O apoio da Fiotec é essencial. Basicamente você só tem uma única estrutura no país com a capilaridade necessária para fazer esse tipo de inquérito que é o IBGE, porque ele tem os escritórios regionais e faz o Censo. A Fiocruz é uma instituição de capilaridade muito boa, ela tem as regionais, mas assim mesmo assim há áreas em que você simplesmente não tem cobertura nenhuma. Então, isso traz uma enorme sobrecarga para a gestão, porque, quando você pode descentralizar através de unidades, você alivia o peso sobre a gestão central.
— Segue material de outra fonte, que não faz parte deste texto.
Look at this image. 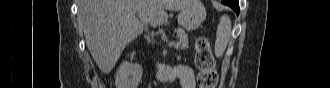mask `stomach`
I'll use <instances>...</instances> for the list:
<instances>
[{
  "instance_id": "obj_1",
  "label": "stomach",
  "mask_w": 330,
  "mask_h": 88,
  "mask_svg": "<svg viewBox=\"0 0 330 88\" xmlns=\"http://www.w3.org/2000/svg\"><path fill=\"white\" fill-rule=\"evenodd\" d=\"M206 18V9L200 0H191L190 4L178 14L179 25L187 30L197 29Z\"/></svg>"
}]
</instances>
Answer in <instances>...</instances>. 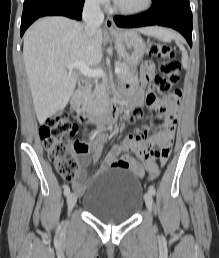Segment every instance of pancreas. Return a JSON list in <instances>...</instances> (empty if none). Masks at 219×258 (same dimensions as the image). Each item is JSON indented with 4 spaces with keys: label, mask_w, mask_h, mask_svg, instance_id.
Masks as SVG:
<instances>
[{
    "label": "pancreas",
    "mask_w": 219,
    "mask_h": 258,
    "mask_svg": "<svg viewBox=\"0 0 219 258\" xmlns=\"http://www.w3.org/2000/svg\"><path fill=\"white\" fill-rule=\"evenodd\" d=\"M115 66H119L121 69L118 74V78L121 81L126 82L133 78L134 71L131 70L130 66L126 62L117 61ZM106 88V81H103L101 84H96L93 90L89 88L86 92L84 103L92 109L100 107L106 97Z\"/></svg>",
    "instance_id": "obj_1"
}]
</instances>
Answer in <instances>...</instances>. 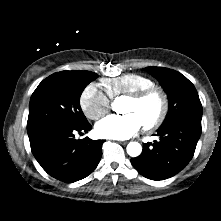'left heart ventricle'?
Wrapping results in <instances>:
<instances>
[{"label":"left heart ventricle","instance_id":"1","mask_svg":"<svg viewBox=\"0 0 221 221\" xmlns=\"http://www.w3.org/2000/svg\"><path fill=\"white\" fill-rule=\"evenodd\" d=\"M160 109V101L156 96L150 97L143 102H134L126 99L122 107V112L136 114L142 123L151 121L156 117Z\"/></svg>","mask_w":221,"mask_h":221}]
</instances>
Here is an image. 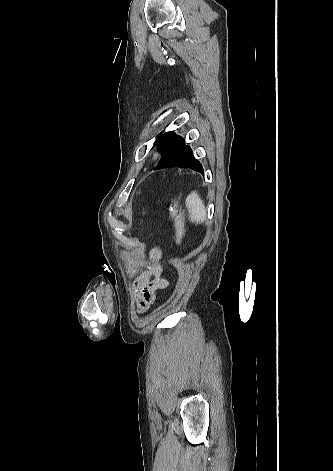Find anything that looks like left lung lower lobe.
Wrapping results in <instances>:
<instances>
[{
	"label": "left lung lower lobe",
	"mask_w": 333,
	"mask_h": 471,
	"mask_svg": "<svg viewBox=\"0 0 333 471\" xmlns=\"http://www.w3.org/2000/svg\"><path fill=\"white\" fill-rule=\"evenodd\" d=\"M170 167L191 168L194 171L204 175L203 166L195 159L193 152L189 146H185L177 152L169 161Z\"/></svg>",
	"instance_id": "0a47b994"
}]
</instances>
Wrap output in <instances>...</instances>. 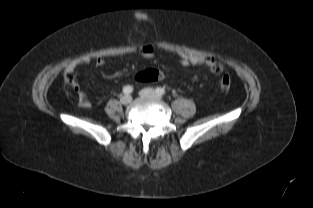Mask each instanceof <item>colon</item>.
Here are the masks:
<instances>
[{
    "label": "colon",
    "mask_w": 313,
    "mask_h": 208,
    "mask_svg": "<svg viewBox=\"0 0 313 208\" xmlns=\"http://www.w3.org/2000/svg\"><path fill=\"white\" fill-rule=\"evenodd\" d=\"M210 70L212 71V73L218 75L222 73V66L217 60H215L211 63ZM165 77H166L165 73L152 68L139 72L135 76V79L140 83H148L161 80ZM66 81L73 87L77 86V80L73 72H69L66 74ZM230 86L231 79L229 75L227 74L222 75L220 78V89L222 91H228L230 89Z\"/></svg>",
    "instance_id": "5ec220e1"
}]
</instances>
A gestão é absolutamente vital, senão você não conseguiria realizar algo dessa envergadura e complexidade. Então, se não existisse uma estrutura de gestão como a Fiotec, eu diria que esse projeto seria impossível para uma instituição que não fosse o IBGE. Um exemplo bem simples: na região Sul, temos uma única unidade da Fiocruz, no Paraná, com uma atuação completamente diferente da do nosso inquérito, eles trabalham com laboratório e tecnologia. De São Paulo até o Rio Grande do Sul você tem zero estrutura, em termos de inquéritos dessa natureza. Então, se não tivermos um suporte administrativo como o da Fiotec, não conseguiremos andar de São Paulo para baixo.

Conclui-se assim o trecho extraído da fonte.